## Problem statement
What lines below include the string "BAKA"? Pick them out and copy them.
───── Raw data ─────
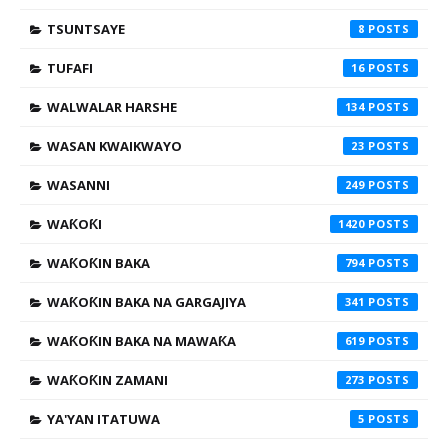
TSUNTSAYE
8
TUFAFI
16
WALWALAR HARSHE
134
WASAN KWAIKWAYO
23
WASANNI
249
WAƘOƘI
1420
WAƘOƘIN BAKA
794
WAƘOƘIN BAKA NA GARGAJIYA
341
WAƘOƘIN BAKA NA MAWAƘA
619
WAƘOƘIN ZAMANI
273
YA'YAN ITATUWA
5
─────
## Answer for this exercise
WAƘOƘIN BAKA
WAƘOƘIN BAKA NA GARGAJIYA
WAƘOƘIN BAKA NA MAWAƘA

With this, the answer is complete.